Exercise requirements
Set down, unchanged, the line with "characters and expand" and everything after it through the last line of the data.

Exercise material

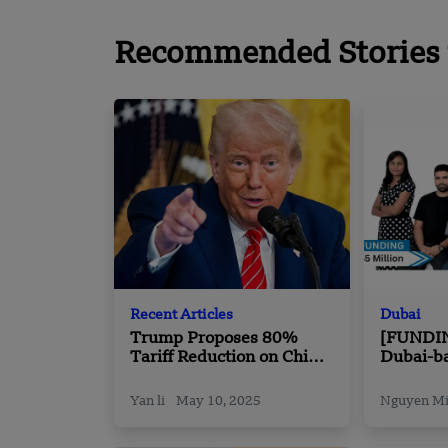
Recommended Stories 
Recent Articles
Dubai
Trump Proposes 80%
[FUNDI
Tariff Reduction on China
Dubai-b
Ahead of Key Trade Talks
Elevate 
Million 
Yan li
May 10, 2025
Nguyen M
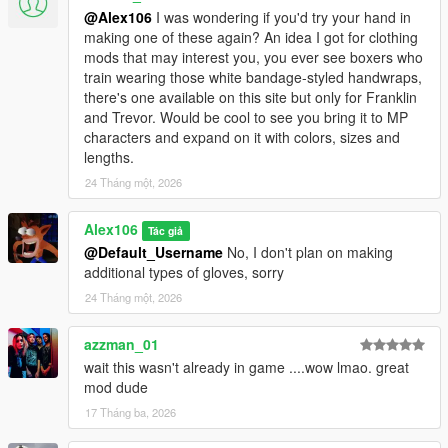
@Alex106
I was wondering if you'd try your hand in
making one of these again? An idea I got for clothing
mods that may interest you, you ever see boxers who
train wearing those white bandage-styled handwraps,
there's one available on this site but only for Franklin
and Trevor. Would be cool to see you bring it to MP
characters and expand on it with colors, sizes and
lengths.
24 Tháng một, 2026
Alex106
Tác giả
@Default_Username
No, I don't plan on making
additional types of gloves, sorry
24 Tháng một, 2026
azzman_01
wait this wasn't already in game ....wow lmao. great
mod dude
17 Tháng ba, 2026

Expected answer
characters and expand on it with colors, sizes and
lengths.
24 Tháng một, 2026
Alex106
Tác giả
@Default_Username
No, I don't plan on making
additional types of gloves, sorry
24 Tháng một, 2026
azzman_01
wait this wasn't already in game ....wow lmao. great
mod dude
17 Tháng ba, 2026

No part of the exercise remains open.